Vouch
Middle English (as a legal term in the sense ‘summon a person to court to prove title to property’): from Old French voucher ‘summon’, based on Latin vocare ‘to call’.
wiktionary
The verb is derived from Middle English vouchen(“to call, summon; to provide; to make available, proffer; to affirm, declare formally”)[and other forms], [1] from Anglo-Norman vocher, voucher, woucher, and Old French vocher, voucher, vochier(“to call, summon; to claim; to call upon, invoke; to denounce”)[and other forms], from Latin vocāre, [2] the present active infinitive of vocō(“to call, summon; to call upon, invoke; to designate, name; to bring or put (into a condition or state)”), ultimately from Proto-Indo-European *wekʷ-(“to sound out; to speak”).
Verb sense 6.1 (“to summon (someone) into court to establish a warranty of title to land”) in the form vouch to warrant or vouch to warranty is a calque of Anglo-Norman and Old French voucher a garant. [2]

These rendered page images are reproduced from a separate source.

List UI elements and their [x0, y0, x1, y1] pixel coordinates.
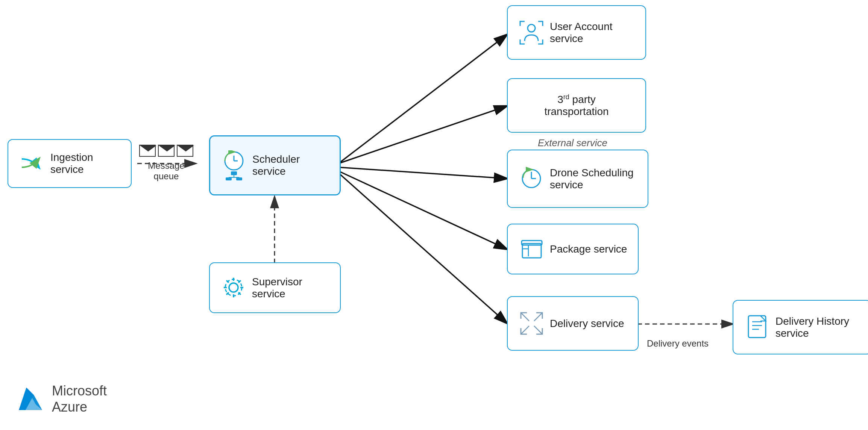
user-account-icon	[518, 20, 545, 46]
envelope-2	[158, 145, 175, 157]
third-party-service-box: 3rd partytransportation	[507, 78, 646, 133]
supervisor-icon	[220, 275, 247, 301]
azure-logo-icon	[15, 384, 45, 414]
arrows-svg	[0, 0, 868, 430]
ingestion-icon	[19, 150, 45, 177]
user-account-label: User Account service	[550, 21, 635, 45]
drone-scheduling-label: Drone Scheduling service	[550, 167, 637, 191]
external-service-label: External service	[538, 137, 607, 149]
svg-rect-19	[226, 177, 232, 180]
delivery-service-box: Delivery service	[507, 296, 639, 351]
scheduler-label: Scheduler service	[252, 153, 329, 177]
svg-line-42	[521, 326, 529, 334]
package-icon	[518, 236, 545, 262]
message-queue: Messagequeue	[139, 145, 193, 182]
scheduler-service-box: Scheduler service	[209, 135, 341, 195]
svg-line-4	[338, 167, 507, 179]
svg-rect-36	[522, 244, 541, 258]
queue-label: Messagequeue	[148, 160, 184, 182]
microsoft-azure-text: MicrosoftAzure	[52, 383, 107, 415]
package-label: Package service	[550, 243, 627, 255]
delivery-history-label: Delivery History service	[775, 315, 860, 339]
third-party-label: 3rd partytransportation	[518, 93, 635, 118]
envelope-1	[139, 145, 156, 157]
supervisor-label: Supervisor service	[252, 276, 329, 300]
envelope-3	[177, 145, 193, 157]
package-service-box: Package service	[507, 224, 639, 274]
diagram: Ingestion service Messagequeue	[0, 0, 868, 430]
svg-line-41	[534, 313, 542, 321]
svg-line-43	[534, 326, 542, 334]
svg-line-5	[338, 171, 507, 249]
scheduler-icon	[221, 152, 247, 179]
svg-rect-20	[236, 177, 242, 180]
supervisor-service-box: Supervisor service	[209, 262, 341, 313]
svg-line-6	[338, 173, 507, 323]
ingestion-service-box: Ingestion service	[8, 139, 132, 188]
svg-line-40	[521, 313, 529, 321]
svg-line-3	[338, 106, 507, 164]
svg-rect-37	[522, 241, 542, 245]
svg-point-31	[528, 24, 535, 32]
svg-point-21	[229, 283, 238, 292]
drone-scheduling-service-box: Drone Scheduling service	[507, 150, 648, 208]
svg-rect-16	[231, 171, 237, 175]
delivery-history-service-box: Delivery History service	[733, 300, 868, 354]
delivery-events-label: Delivery events	[647, 338, 709, 349]
ingestion-label: Ingestion service	[50, 151, 120, 176]
delivery-icon	[518, 310, 545, 337]
svg-line-2	[338, 35, 507, 164]
drone-scheduling-icon	[518, 166, 545, 192]
envelope-row	[139, 145, 193, 157]
delivery-label: Delivery service	[550, 318, 624, 330]
user-account-service-box: User Account service	[507, 5, 646, 60]
delivery-history-icon	[744, 314, 770, 341]
azure-logo: MicrosoftAzure	[15, 383, 107, 415]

The noun is derived from the verb. [3]
etymonline
vouch (v.)
early 14c., "summon into court to prove a title," from Anglo-French voucher, Old French vocher "to call, summon, invoke, claim," probably from Gallo-Roman *voticare, metathesis of Latin vocitare "to call to, summon insistently," frequentative of Latin vocare "to call, call upon, summon," which is related to vox (genitive vocis) "voice" (from PIE root *wekw- "to speak"). Meaning "guarantee to be true or accurate" is first attested 1590s. Related: Vouched; vouching.